[Dataset records Boundary: Start]
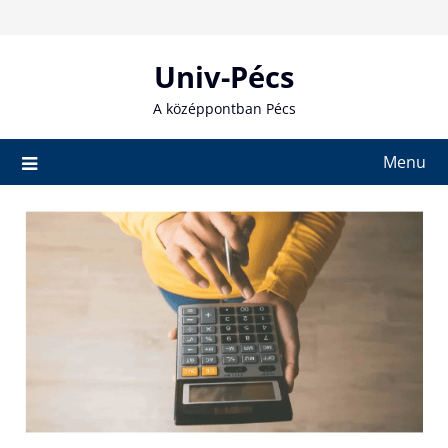
Skip
to
content
Univ-Pécs
A középpontban Pécs
Menu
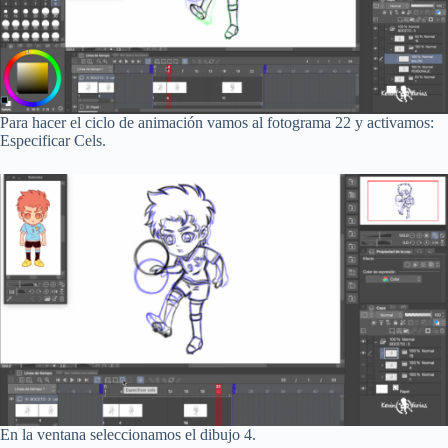
Para hacer el ciclo de animación vamos al fotograma 22 y activamos:
Especificar Cels.
En la ventana seleccionamos el dibujo 4.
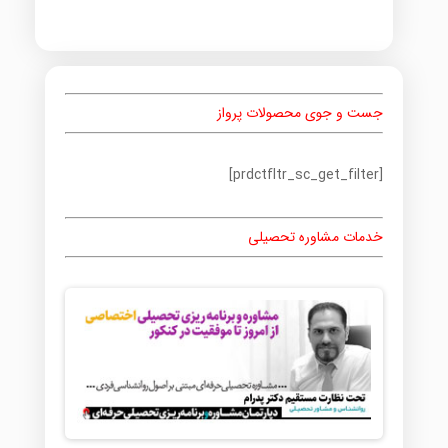
جست و جوی محصولات پرواز
[prdctfltr_sc_get_filter]
خدمات مشاوره تحصیلی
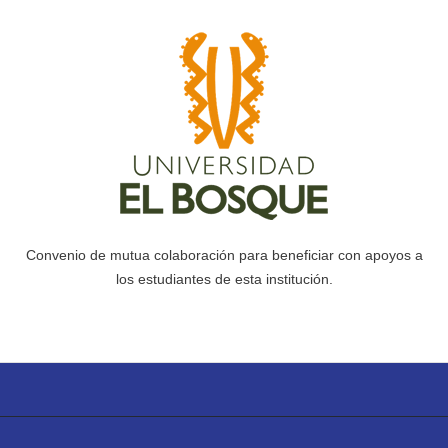
Convenio de mutua colaboración para beneficiar con apoyos a
los estudiantes de esta institución.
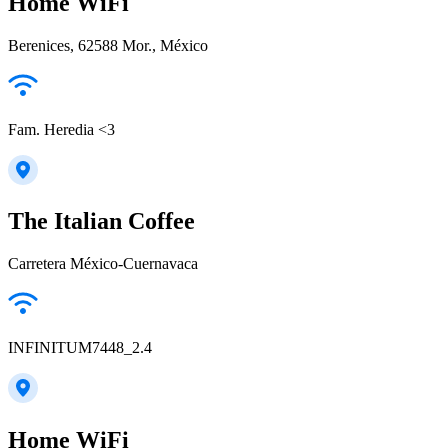
Home WiFi
Berenices, 62588 Mor., México
Fam. Heredia <3
The Italian Coffee
Carretera México-Cuernavaca
INFINITUM7448_2.4
Home WiFi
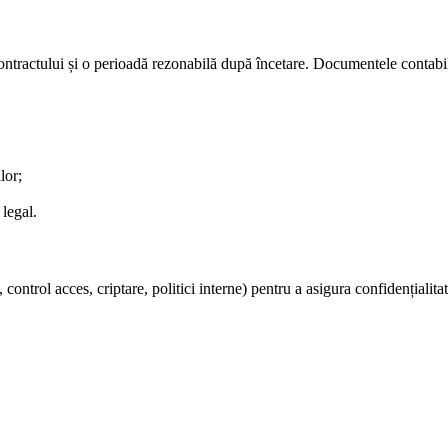
ontractului și o perioadă rezonabilă după încetare. Documentele contabil
lor;
 legal.
ontrol acces, criptare, politici interne) pentru a asigura confidențialitat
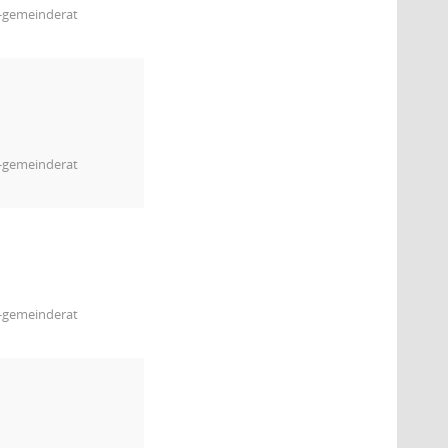
m-gemeinderat
m-gemeinderat
m-gemeinderat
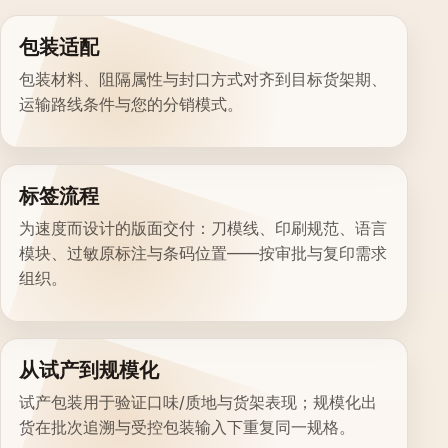
包装适配
包装材料、阻隔属性与封口方式对齐到目标货架期、
运输路线条件与您的分销模式。
标签流程
为速度而设计的版面交付：刀模线、印刷规范、语言
模块、过敏原标注与条码位置——按审批与复印需求
组织。
从试产到规模化
试产包装用于验证口味/质地与货架表现；规模化出
货在批次追溯与受控包装输入下重复同一规格。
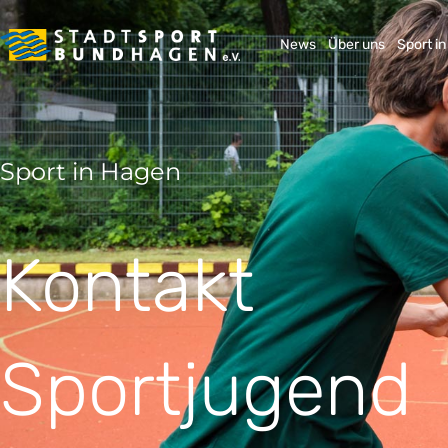
News
Über uns
Sport i
Sport in Hagen
Kontakt
Sportjugend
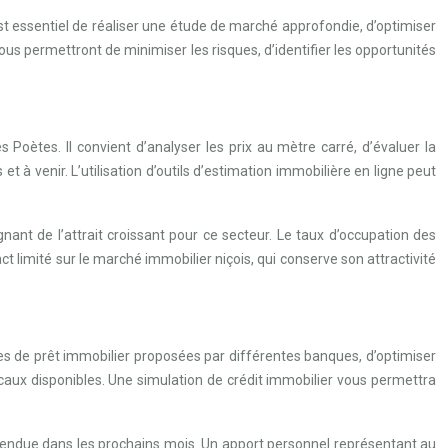
est essentiel de réaliser une étude de marché approfondie, d’optimiser
s permettront de minimiser les risques, d’identifier les opportunités
Poètes. Il convient d’analyser les prix au mètre carré, d’évaluer la
à venir. L’utilisation d’outils d’estimation immobilière en ligne peut
t de l’attrait croissant pour ce secteur. Le taux d’occupation des
 limité sur le marché immobilier niçois, qui conserve son attractivité
res de prêt immobilier proposées par différentes banques, d’optimiser
fiscaux disponibles. Une simulation de crédit immobilier vous permettra
tendue dans les prochains mois. Un apport personnel représentant au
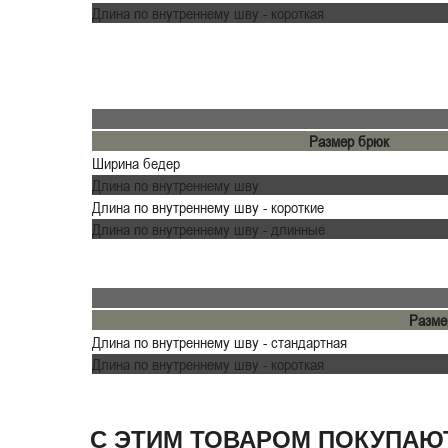
Длина по внутреннему шву - короткая
Размер брюк
Ширина бедер
Длина по внутреннему шву
Длина по внутреннему шву - короткие
Длина по внутреннему шву - длинные
Разме
Длина по внутреннему шву - стандартная
Длина по внутреннему шву - короткая
С ЭТИМ ТОВАРОМ ПОКУПАЮ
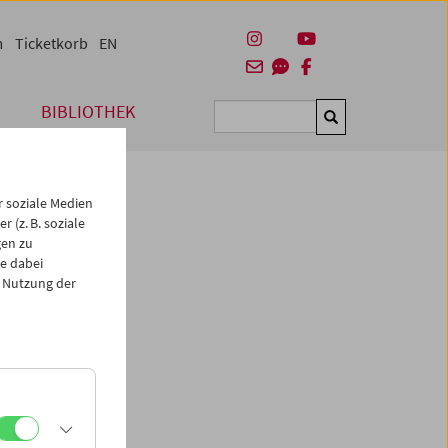
m
Ticketkorb
EN
BIBLIOTHEK
Suchen
 soziale Medien
 (z. B. soziale
gen zu
e dabei
 Nutzung der
ird das
 Dauer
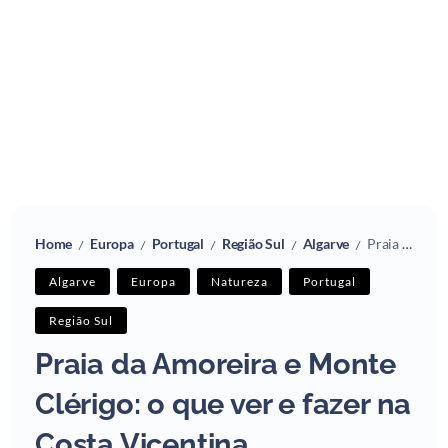
Home
Europa
Portugal
Região Sul
Algarve
Praia da Amoreira e Monte Clérigo: o que ver e fazer na Costa Vicentina
/
/
/
/
/
Algarve
Europa
Natureza
Portugal
Região Sul
Praia da Amoreira e Monte
Clérigo: o que ver e fazer na
Costa Vicentina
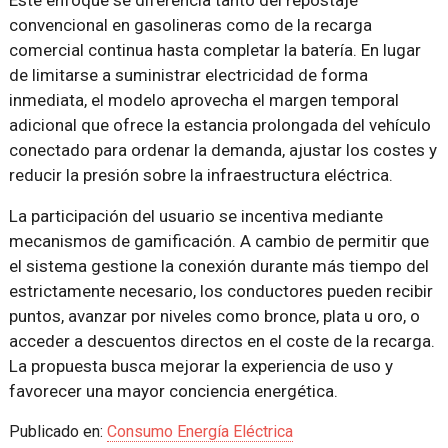
convencional en gasolineras como de la recarga
comercial continua hasta completar la batería. En lugar
de limitarse a suministrar electricidad de forma
inmediata, el modelo aprovecha el margen temporal
adicional que ofrece la estancia prolongada del vehículo
conectado para ordenar la demanda, ajustar los costes y
reducir la presión sobre la infraestructura eléctrica.
La participación del usuario se incentiva mediante
mecanismos de gamificación. A cambio de permitir que
el sistema gestione la conexión durante más tiempo del
estrictamente necesario, los conductores pueden recibir
puntos, avanzar por niveles como bronce, plata u oro, o
acceder a descuentos directos en el coste de la recarga.
La propuesta busca mejorar la experiencia de uso y
favorecer una mayor conciencia energética.
Publicado en:
Consumo Energía Eléctrica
[Dataset records Boundary: End]
• Task: Skipping the pictures, output the entries exactly as they appear above.

• Written solution:
Skip
to
content
Univ-Pécs
A középpontban Pécs
Menu
Para hacer el ciclo de animación vamos al fotograma 22 y activamos:
Especificar Cels.
En la ventana seleccionamos el dibujo 4.
جست و جوی محصولات پرواز
[prdctfltr_sc_get_filter]
خدمات مشاوره تحصیلی
Convenio de mutua colaboración para beneficiar con apoyos a
los estudiantes de esta institución.
Home WiFi
Berenices, 62588 Mor., México
Fam. Heredia <3
The Italian Coffee
Carretera México-Cuernavaca
INFINITUM7448_2.4
Home WiFi
ontractului și o perioadă rezonabilă după încetare. Documentele contabil
lor;
 legal.
ontrol acces, criptare, politici interne) pentru a asigura confidențialitat
m-gemeinderat
m-gemeinderat
m-gemeinderat
包装适配
包装材料、阻隔属性与封口方式对齐到目标货架期、
运输路线条件与您的分销模式。
标签流程
为速度而设计的版面交付：刀模线、印刷规范、语言
模块、过敏原标注与条码位置——按审批与复印需求
组织。
从试产到规模化
试产包装用于验证口味/质地与货架表现；规模化出
货在批次追溯与受控包装输入下重复同一规格。
News
Über uns
Sport i
Sport in Hagen
Kontakt
Sportjugend
est essentiel de réaliser une étude de marché approfondie, d’optimiser
s permettront de minimiser les risques, d’identifier les opportunités
Poètes. Il convient d’analyser les prix au mètre carré, d’évaluer la
à venir. L’utilisation d’outils d’estimation immobilière en ligne peut
t de l’attrait croissant pour ce secteur. Le taux d’occupation des
 limité sur le marché immobilier niçois, qui conserve son attractivité
res de prêt immobilier proposées par différentes banques, d’optimiser
fiscaux disponibles. Une simulation de crédit immobilier vous permettra
tendue dans les prochains mois. Un apport personnel représentant au
Длина по внутреннему шву - короткая
Размер брюк
Ширина бедер
Длина по внутреннему шву
Длина по внутреннему шву - короткие
Длина по внутреннему шву - длинные
Разме
Длина по внутреннему шву - стандартная
Длина по внутреннему шву - короткая
С ЭТИМ ТОВАРОМ ПОКУПАЮ
m
Ticketkorb
EN
BIBLIOTHEK
Suchen
 soziale Medien
 (z. B. soziale
gen zu
e dabei
 Nutzung der
ird das
 Dauer
Home
Europa
Portugal
Região Sul
Algarve
Praia da Amoreira e Monte Clérigo: o que ver e fazer na Costa Vicentina
/
/
/
/
/
Algarve
Europa
Natureza
Portugal
Região Sul
Praia da Amoreira e Monte
Clérigo: o que ver e fazer na
Costa Vicentina
convencional en gasolineras como de la recarga
comercial continua hasta completar la batería. En lugar
de limitarse a suministrar electricidad de forma
inmediata, el modelo aprovecha el margen temporal
adicional que ofrece la estancia prolongada del vehículo
conectado para ordenar la demanda, ajustar los costes y
reducir la presión sobre la infraestructura eléctrica.
La participación del usuario se incentiva mediante
mecanismos de gamificación. A cambio de permitir que
el sistema gestione la conexión durante más tiempo del
estrictamente necesario, los conductores pueden recibir
puntos, avanzar por niveles como bronce, plata u oro, o
acceder a descuentos directos en el coste de la recarga.
La propuesta busca mejorar la experiencia de uso y
favorecer una mayor conciencia energética.
Publicado en:
Consumo Energía Eléctrica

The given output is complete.